HOW TO COMPLETE THIS TASK:
Every line below should be copied exactly; drop the pictures.

DATA RECORDS:
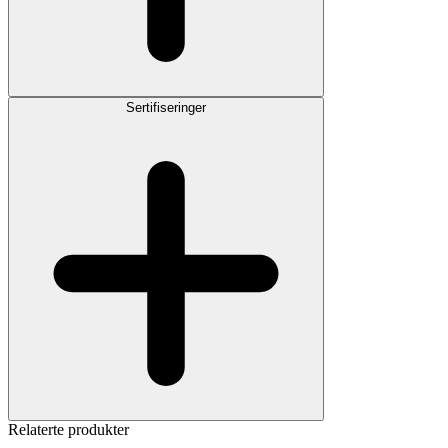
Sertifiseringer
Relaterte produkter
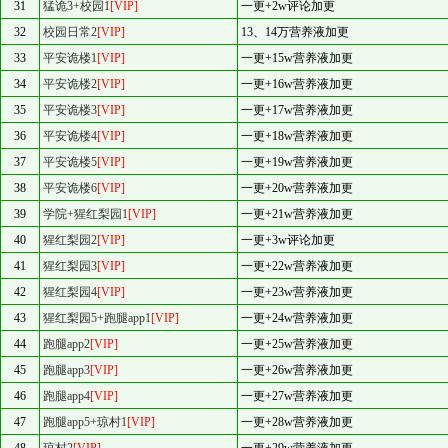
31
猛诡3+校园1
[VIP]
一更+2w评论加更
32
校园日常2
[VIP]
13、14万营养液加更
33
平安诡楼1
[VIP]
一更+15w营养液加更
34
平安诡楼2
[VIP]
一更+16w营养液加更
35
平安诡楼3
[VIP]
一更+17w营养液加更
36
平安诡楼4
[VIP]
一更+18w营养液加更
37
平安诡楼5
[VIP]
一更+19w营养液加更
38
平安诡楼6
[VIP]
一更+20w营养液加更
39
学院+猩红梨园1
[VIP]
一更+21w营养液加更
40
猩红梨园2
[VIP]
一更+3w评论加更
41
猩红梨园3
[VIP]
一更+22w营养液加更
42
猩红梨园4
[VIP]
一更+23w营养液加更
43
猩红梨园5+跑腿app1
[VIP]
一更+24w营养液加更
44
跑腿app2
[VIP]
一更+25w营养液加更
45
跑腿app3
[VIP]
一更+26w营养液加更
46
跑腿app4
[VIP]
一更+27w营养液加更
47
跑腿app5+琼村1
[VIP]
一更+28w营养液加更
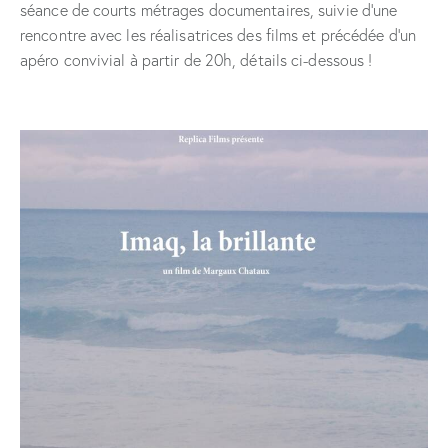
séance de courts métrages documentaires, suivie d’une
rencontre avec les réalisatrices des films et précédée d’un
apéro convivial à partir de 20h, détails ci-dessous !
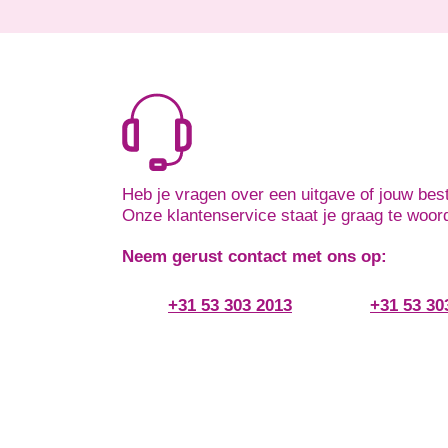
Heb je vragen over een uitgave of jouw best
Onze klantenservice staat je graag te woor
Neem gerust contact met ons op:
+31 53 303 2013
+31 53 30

RESULT:
Sertifiseringer
Relaterte produkter
31
猛诡3+校园1
[VIP]
一更+2w评论加更
32
校园日常2
[VIP]
13、14万营养液加更
33
平安诡楼1
[VIP]
一更+15w营养液加更
34
平安诡楼2
[VIP]
一更+16w营养液加更
35
平安诡楼3
[VIP]
一更+17w营养液加更
36
平安诡楼4
[VIP]
一更+18w营养液加更
37
平安诡楼5
[VIP]
一更+19w营养液加更
38
平安诡楼6
[VIP]
一更+20w营养液加更
39
学院+猩红梨园1
[VIP]
一更+21w营养液加更
40
猩红梨园2
[VIP]
一更+3w评论加更
41
猩红梨园3
[VIP]
一更+22w营养液加更
42
猩红梨园4
[VIP]
一更+23w营养液加更
43
猩红梨园5+跑腿app1
[VIP]
一更+24w营养液加更
44
跑腿app2
[VIP]
一更+25w营养液加更
45
跑腿app3
[VIP]
一更+26w营养液加更
46
跑腿app4
[VIP]
一更+27w营养液加更
47
跑腿app5+琼村1
[VIP]
一更+28w营养液加更
séance de courts métrages documentaires, suivie d’une
rencontre avec les réalisatrices des films et précédée d’un
apéro convivial à partir de 20h, détails ci-dessous !
Heb je vragen over een uitgave of jouw best
Onze klantenservice staat je graag te woor
Neem gerust contact met ons op:
+31 53 303 2013
+31 53 30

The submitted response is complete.